Jane Fonda tiene su documental

(Foto: Especial)

A pesar de lo encantadora y poderosa que es Jane Fonda, todavía le falta interpretar un papel que iguale su apasionante vida en las artes, su fama y su activismo polarizador. Además existe su drama personal, incluyendo tres matrimonios con esposos muy diferentes y cada uno famoso por su cuenta.

Cuando Fonda de 80 años decidió participar en un documental sobre su vida –“¿Por qué no? No sé qué tanto más voy a vivir”– se acercó a la laureada cineasta Susan Lacy, quien hizo una elección intrigante: tomar los hombres en la vida de Fonda como el principio para organizar Jane Fonda en cinco actos.

La película, que debuta mañana lunes a las 20 horas en HBO, dedica su primer capítulo a la delicada relación entre Fonda y su reservado padre, el aclamado actor Henry Fonda. Fue sólo hasta el final de la vida de él que ella logró acercarse más: actuaron juntos como un padre y una hija distanciados en la película On golden pond.

La ceremonia de los Premios de la Academia de 1982 en la que Henry Fonda ganó su único Oscar es lo que Jane Fonda señala sin dudar cuando le preguntan por algún momento destacado en su carrera en Hollywood. Su padre murió cuatro meses después.

“El hecho de que fuera con esta película y que me pidiera que lo recibiera (el premio) si ganaba”, dijo Fonda en una entrevista, con sus ojos azules y la mirada fija que recuerdan a su padre. “Es raro que un hijo tenga la oportunidad de hacer algo así por un padre con el que ha tenido una relación tan complicada”.

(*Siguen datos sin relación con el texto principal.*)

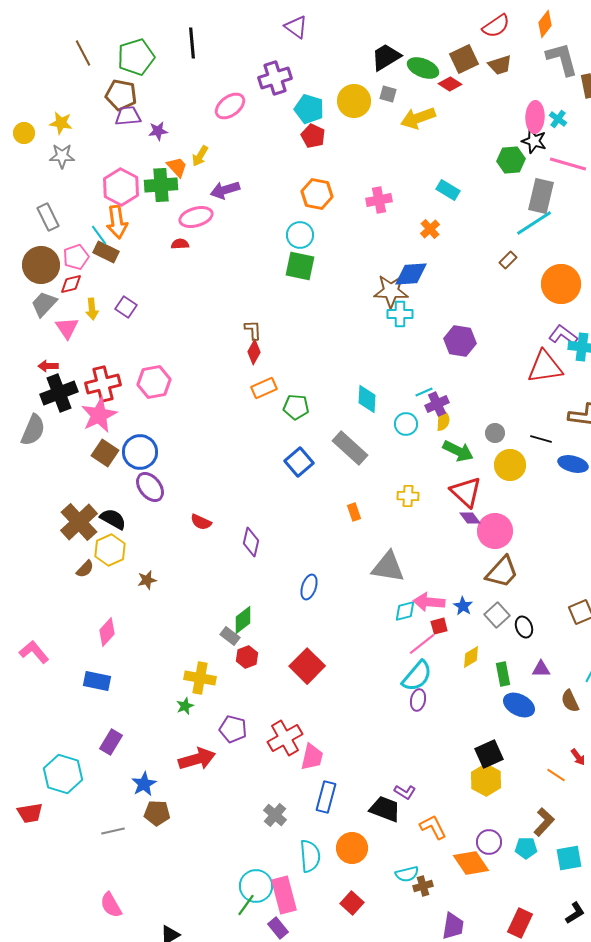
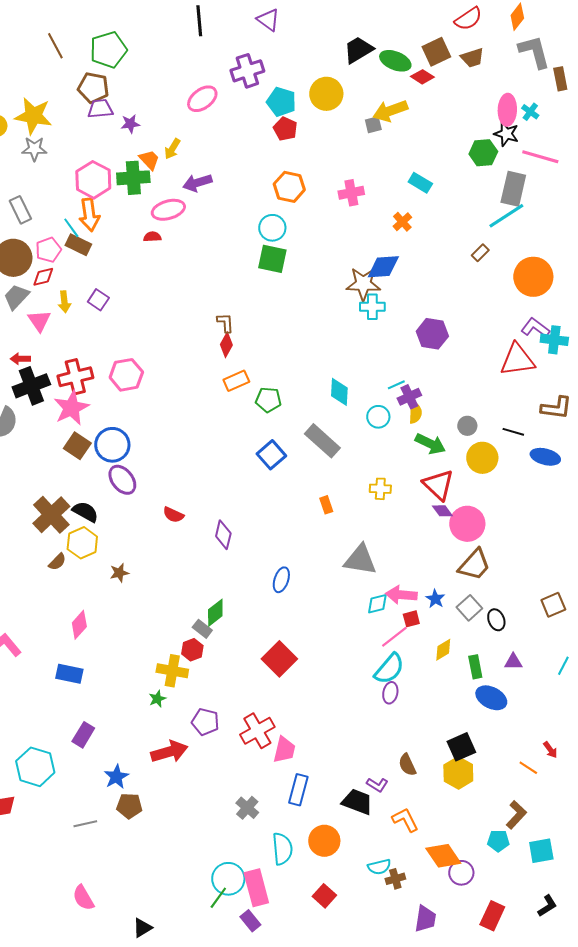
black line: (192, 43) -> (199, 21), moved
gray square: (388, 94) -> (373, 125), moved, turned -30
yellow star: (61, 123) -> (33, 116), size x1.6
red hexagon: (247, 657) -> (192, 650), moved
brown semicircle: (570, 701) -> (407, 765), moved
purple circle: (489, 842) -> (461, 873), moved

(Su compañera de elenco Katharine Hepburn ganó su cuarto Oscar y le mostró su lado competitivo. "Nunca me vas a alcanzar ahora”, le alardeó a Jane Fonda, quien ha ganado el Oscar en dos ocasiones por Klute y Coming home).

Tras esto, Five acts aborda los esposos de Fonda: El director de cine francés Roger Vadim (de los años de Barbarella), el activista Tom Hayden (quien era su compañero en su fervor político) y el empresario Ted Turner (tan magnético que ella intentó llevar un semi-retiro hasta que no pudo).

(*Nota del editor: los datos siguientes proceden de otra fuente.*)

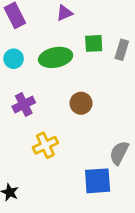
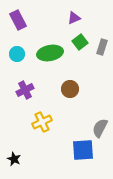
purple triangle: (64, 13) -> (74, 18), moved
green square: (94, 43) -> (80, 42), turned -35

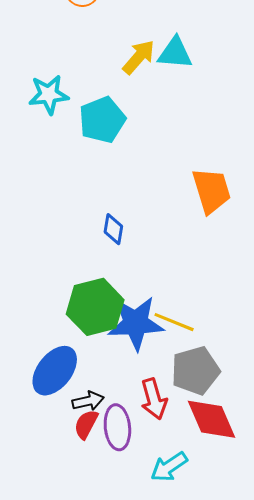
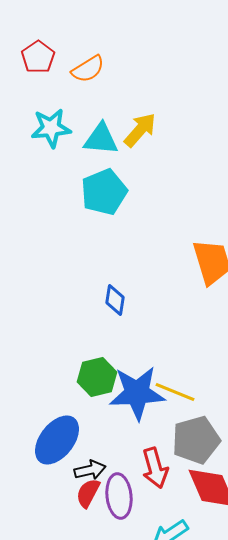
cyan triangle: (175, 53) -> (101, 139), moved
cyan star: (49, 95) -> (51, 128), moved
green hexagon: (95, 307) -> (97, 377), size x0.7

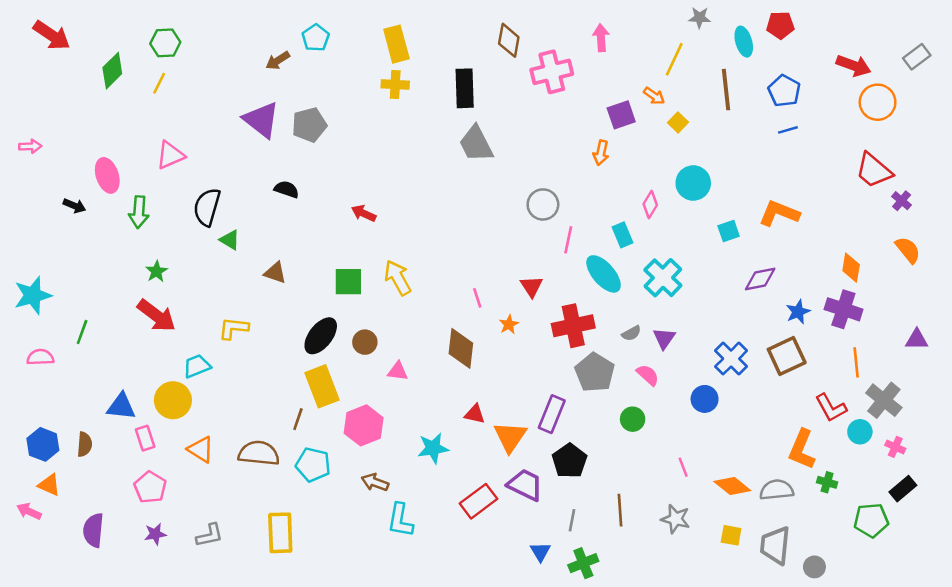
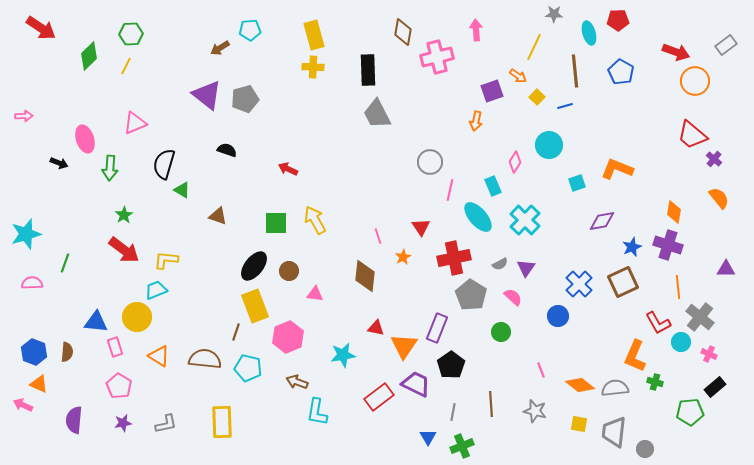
cyan pentagon: (316, 38) -> (250, 30), turned 30
blue line: (788, 130) -> (565, 106), moved
yellow L-shape: (234, 328) -> (166, 260), moved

Recuerda la emoción de la “electricidad” sexual con esos tres hombres, pero sólo se sintió obligada a casarse por estar embarazada con Vadim (tuvieron una hija, Vanessa) y con Hayden (un hijo, Troy). Con Turner se casó en 1991, dijo que fue porque él insistió en que el hecho de que vivieran juntos era un mal ejemplo para los hijos de él.

El último acto de la película le pertenece sólo a Fonda, sin matrimonio y enfocada en sus pasiones como los derechos electorales y otras causas políticas, así como su trabajo el cual incluye la serie de Netflix Grace and Frankie y los planes para una nueva versión de la exitosa película de 1980 "9 to 5".

La forma de abordar el tema que adoptó Lacy sorprendió a algunos en su círculo, especialmente a las mujeres más jóvenes pues la consideran antifeminista, dijo la cineasta. Ella la defendió como un reflejo de la autobiografía de Fonda de 2005, My life so far y Fonda está de acuerdo.